Stored data:

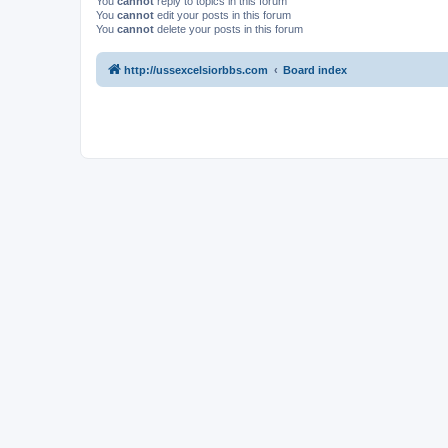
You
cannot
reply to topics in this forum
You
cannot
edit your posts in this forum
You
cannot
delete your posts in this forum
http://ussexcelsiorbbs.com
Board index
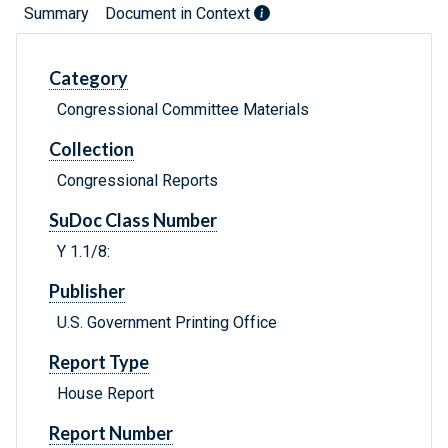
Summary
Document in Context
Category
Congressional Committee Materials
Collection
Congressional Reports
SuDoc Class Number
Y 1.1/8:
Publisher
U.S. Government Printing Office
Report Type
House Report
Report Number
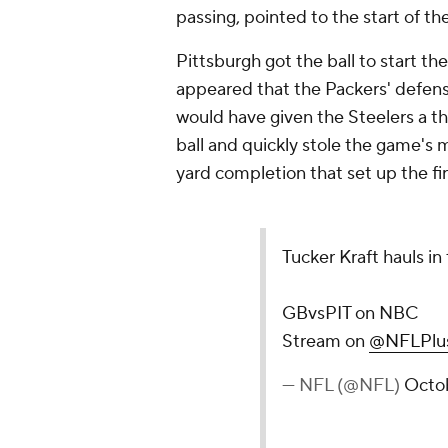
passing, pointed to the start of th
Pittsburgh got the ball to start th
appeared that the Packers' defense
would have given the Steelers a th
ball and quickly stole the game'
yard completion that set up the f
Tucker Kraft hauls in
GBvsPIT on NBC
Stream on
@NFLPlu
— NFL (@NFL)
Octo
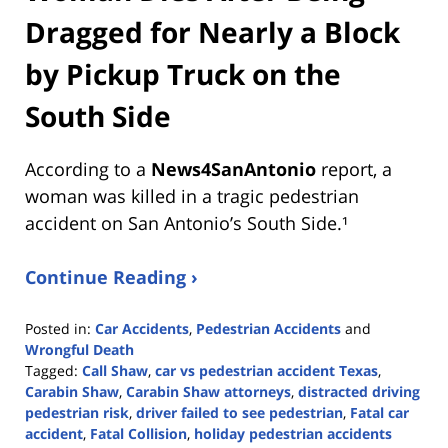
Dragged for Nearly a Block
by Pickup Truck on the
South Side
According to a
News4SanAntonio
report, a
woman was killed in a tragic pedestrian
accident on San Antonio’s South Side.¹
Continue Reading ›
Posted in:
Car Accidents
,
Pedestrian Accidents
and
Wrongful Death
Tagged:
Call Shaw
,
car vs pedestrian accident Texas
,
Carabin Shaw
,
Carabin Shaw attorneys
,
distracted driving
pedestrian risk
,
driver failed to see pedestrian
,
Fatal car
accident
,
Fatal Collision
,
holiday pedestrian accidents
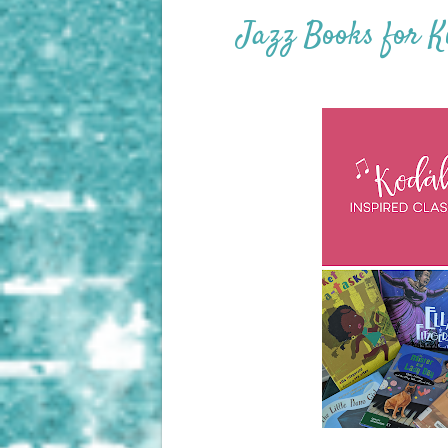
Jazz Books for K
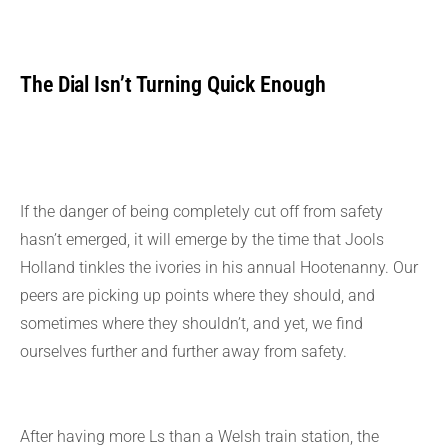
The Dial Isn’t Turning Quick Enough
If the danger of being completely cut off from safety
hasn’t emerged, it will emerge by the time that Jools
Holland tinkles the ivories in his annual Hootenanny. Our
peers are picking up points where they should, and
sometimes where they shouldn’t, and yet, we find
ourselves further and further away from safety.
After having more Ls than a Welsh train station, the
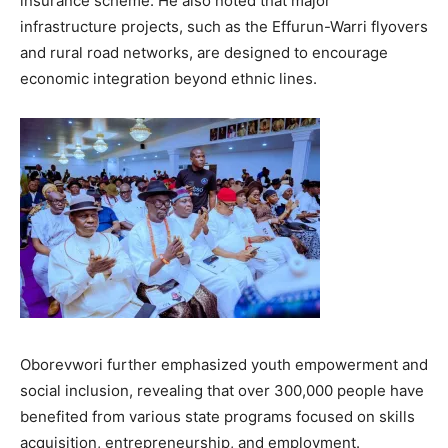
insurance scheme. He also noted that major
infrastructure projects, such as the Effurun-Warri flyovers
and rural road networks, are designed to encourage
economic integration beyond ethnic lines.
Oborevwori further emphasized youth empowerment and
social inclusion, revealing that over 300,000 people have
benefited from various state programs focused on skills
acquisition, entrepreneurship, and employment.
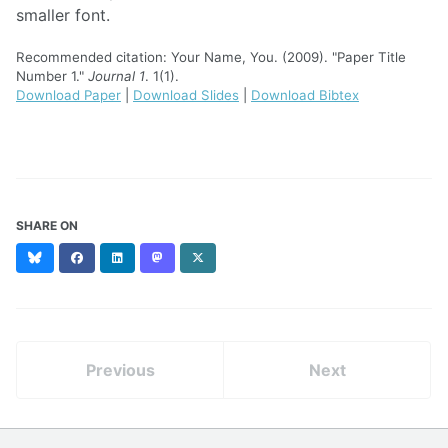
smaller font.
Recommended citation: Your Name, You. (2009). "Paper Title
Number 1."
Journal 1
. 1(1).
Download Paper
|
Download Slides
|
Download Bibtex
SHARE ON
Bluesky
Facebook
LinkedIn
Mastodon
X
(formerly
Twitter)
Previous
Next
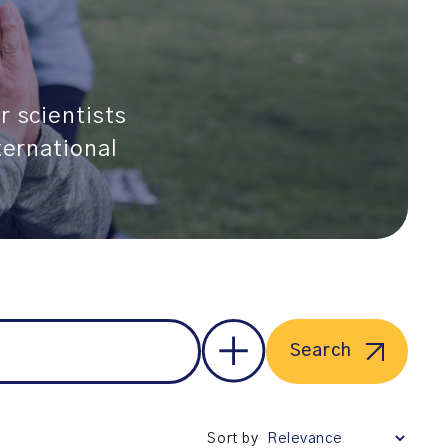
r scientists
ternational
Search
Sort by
---
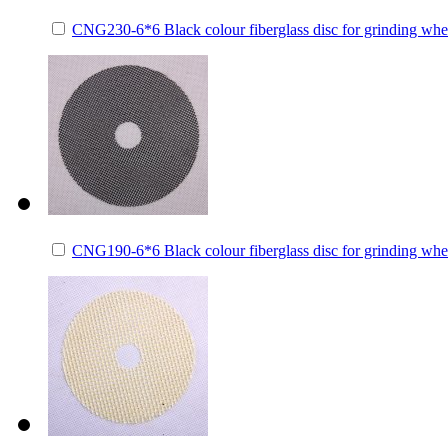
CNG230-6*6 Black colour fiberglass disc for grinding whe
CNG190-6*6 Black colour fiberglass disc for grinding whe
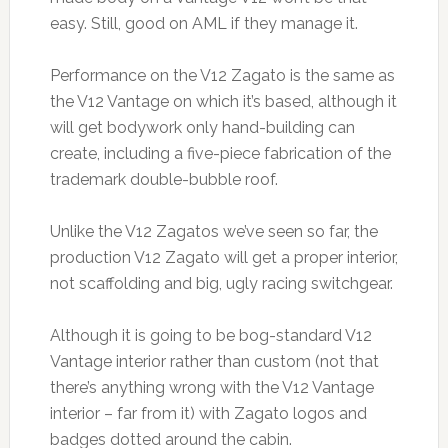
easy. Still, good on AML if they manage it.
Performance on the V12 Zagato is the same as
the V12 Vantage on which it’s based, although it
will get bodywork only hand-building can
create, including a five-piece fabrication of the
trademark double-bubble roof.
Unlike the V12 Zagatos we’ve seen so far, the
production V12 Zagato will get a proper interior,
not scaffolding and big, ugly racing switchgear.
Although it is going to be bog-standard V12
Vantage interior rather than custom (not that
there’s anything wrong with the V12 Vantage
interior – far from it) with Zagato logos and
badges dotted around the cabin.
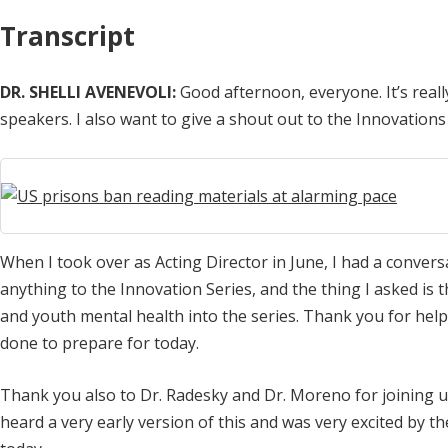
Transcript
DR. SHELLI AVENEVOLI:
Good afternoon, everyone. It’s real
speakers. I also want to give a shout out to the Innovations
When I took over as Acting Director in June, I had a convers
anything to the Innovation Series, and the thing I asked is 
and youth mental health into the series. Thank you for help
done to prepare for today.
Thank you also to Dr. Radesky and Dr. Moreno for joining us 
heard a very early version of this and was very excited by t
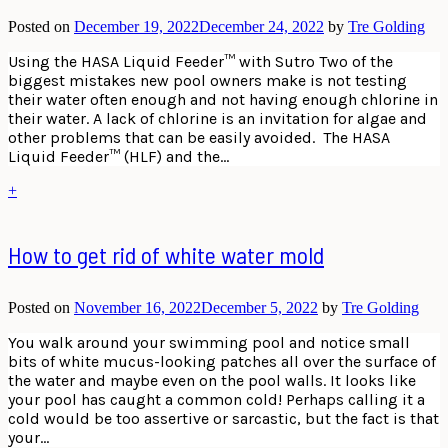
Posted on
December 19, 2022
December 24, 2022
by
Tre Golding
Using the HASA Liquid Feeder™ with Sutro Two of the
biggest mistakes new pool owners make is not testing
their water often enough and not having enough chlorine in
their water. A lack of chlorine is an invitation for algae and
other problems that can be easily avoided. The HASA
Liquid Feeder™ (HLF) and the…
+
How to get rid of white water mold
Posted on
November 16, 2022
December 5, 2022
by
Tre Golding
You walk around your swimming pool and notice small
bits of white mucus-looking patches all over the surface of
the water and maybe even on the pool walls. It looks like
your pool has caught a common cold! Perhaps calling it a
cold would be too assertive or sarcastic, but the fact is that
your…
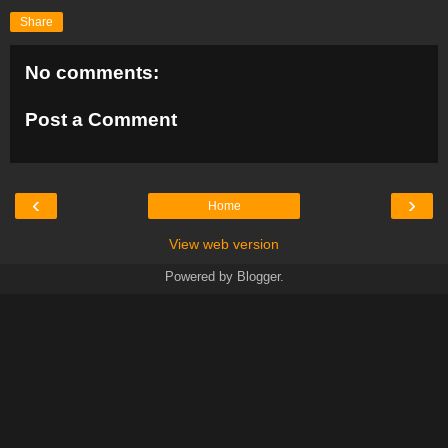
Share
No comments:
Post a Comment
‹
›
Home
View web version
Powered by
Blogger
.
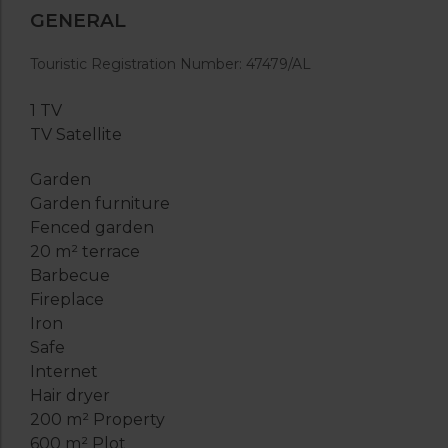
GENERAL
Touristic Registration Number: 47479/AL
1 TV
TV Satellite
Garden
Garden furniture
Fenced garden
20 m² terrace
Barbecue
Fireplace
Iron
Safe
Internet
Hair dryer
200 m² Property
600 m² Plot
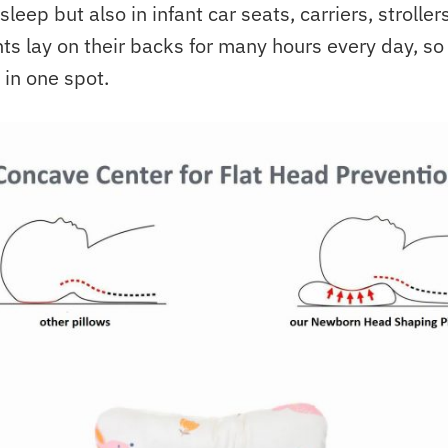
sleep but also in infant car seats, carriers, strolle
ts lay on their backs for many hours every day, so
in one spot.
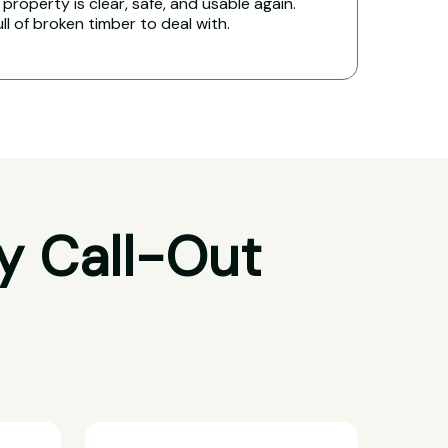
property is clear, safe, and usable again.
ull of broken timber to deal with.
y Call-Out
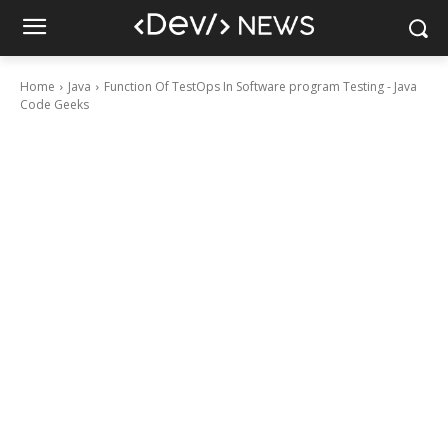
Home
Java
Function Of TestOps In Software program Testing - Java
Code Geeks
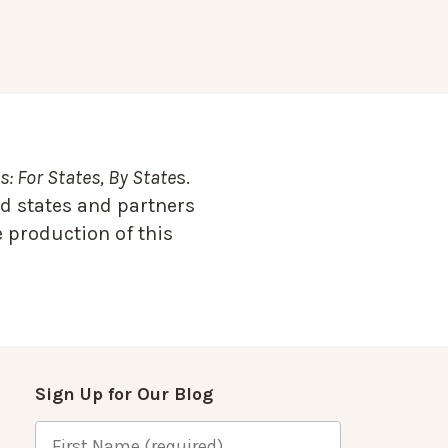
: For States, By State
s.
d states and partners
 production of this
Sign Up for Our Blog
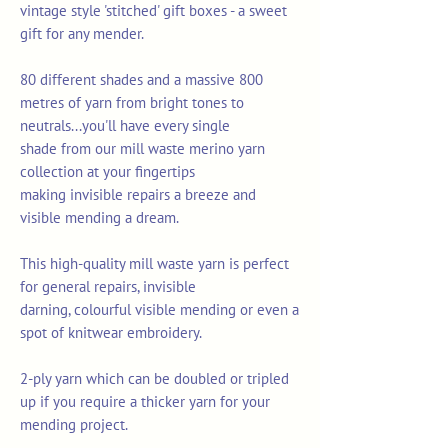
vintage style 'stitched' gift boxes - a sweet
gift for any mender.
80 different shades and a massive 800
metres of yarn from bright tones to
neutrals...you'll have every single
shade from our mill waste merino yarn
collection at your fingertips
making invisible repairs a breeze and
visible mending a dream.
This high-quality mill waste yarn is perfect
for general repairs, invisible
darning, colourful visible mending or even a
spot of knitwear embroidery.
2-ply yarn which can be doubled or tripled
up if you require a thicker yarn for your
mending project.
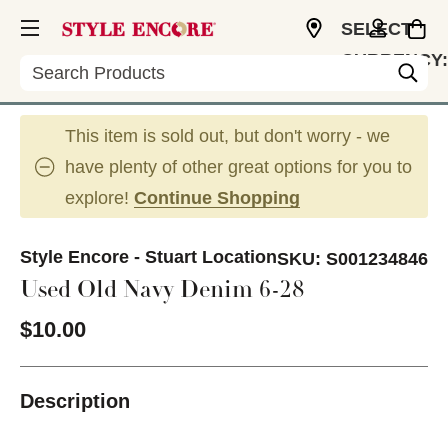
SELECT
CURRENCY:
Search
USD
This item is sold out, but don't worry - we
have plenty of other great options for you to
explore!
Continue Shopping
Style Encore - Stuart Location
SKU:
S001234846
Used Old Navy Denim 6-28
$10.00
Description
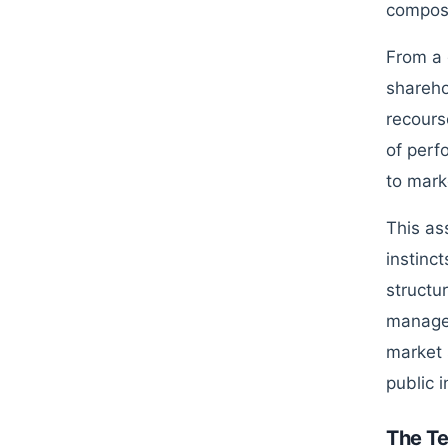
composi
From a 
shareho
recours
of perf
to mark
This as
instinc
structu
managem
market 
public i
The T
* * *
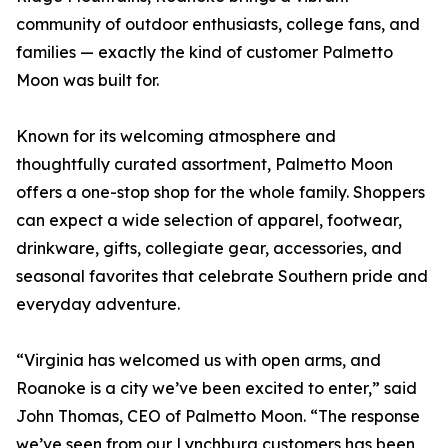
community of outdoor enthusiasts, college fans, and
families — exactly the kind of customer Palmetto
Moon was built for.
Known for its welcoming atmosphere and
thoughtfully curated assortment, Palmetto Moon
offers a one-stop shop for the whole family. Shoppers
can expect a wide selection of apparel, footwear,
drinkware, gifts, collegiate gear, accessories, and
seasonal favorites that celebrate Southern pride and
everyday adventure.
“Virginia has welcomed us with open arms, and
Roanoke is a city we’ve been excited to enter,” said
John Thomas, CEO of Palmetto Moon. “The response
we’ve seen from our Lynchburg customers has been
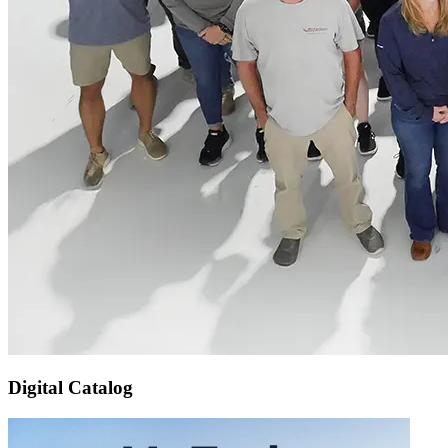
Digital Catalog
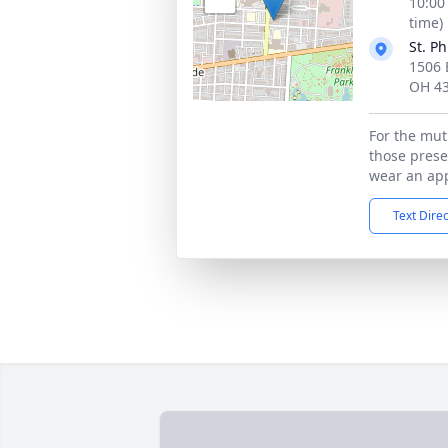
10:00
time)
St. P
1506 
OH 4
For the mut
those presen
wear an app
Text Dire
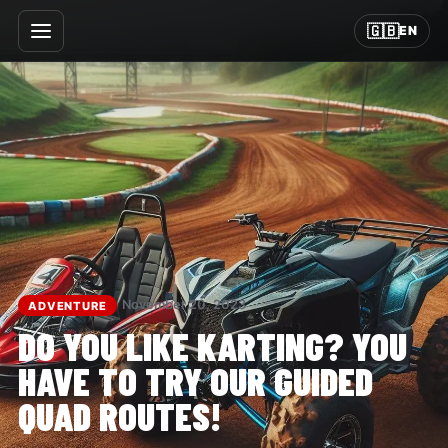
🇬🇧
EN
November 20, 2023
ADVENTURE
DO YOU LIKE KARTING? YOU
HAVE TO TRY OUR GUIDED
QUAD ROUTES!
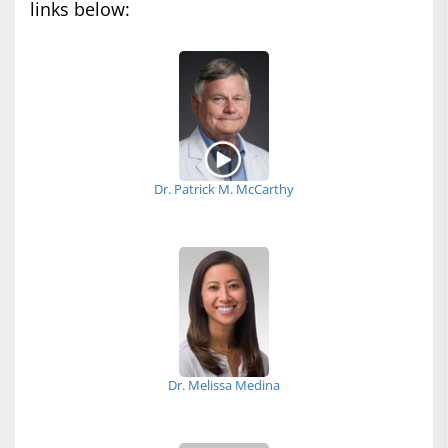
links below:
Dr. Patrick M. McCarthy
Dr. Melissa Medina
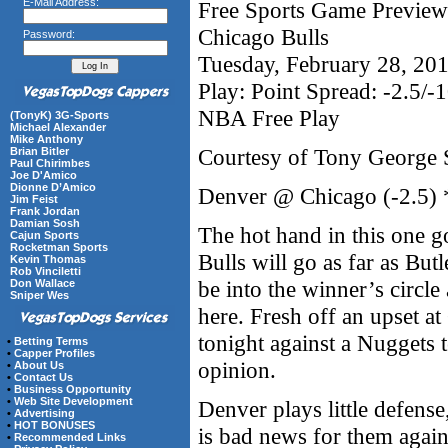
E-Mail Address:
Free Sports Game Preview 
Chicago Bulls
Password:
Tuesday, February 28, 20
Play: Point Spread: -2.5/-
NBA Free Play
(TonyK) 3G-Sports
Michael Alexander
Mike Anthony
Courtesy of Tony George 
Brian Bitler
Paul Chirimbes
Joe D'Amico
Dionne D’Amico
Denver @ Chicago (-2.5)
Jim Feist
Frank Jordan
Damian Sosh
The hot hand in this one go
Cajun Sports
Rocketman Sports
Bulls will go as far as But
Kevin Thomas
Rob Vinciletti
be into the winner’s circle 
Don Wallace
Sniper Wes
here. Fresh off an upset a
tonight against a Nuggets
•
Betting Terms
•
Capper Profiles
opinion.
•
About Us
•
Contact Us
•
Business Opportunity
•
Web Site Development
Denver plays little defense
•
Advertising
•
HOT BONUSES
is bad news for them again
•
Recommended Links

**PROBLEM DETAILS:**
Could you return every line from the entries above in which the string "excited" occurs?

**ANSWER TO THIS TASK:**
heard a very early version of this and was very excited by t
Roanoke is a city we’ve been excited to enter,” said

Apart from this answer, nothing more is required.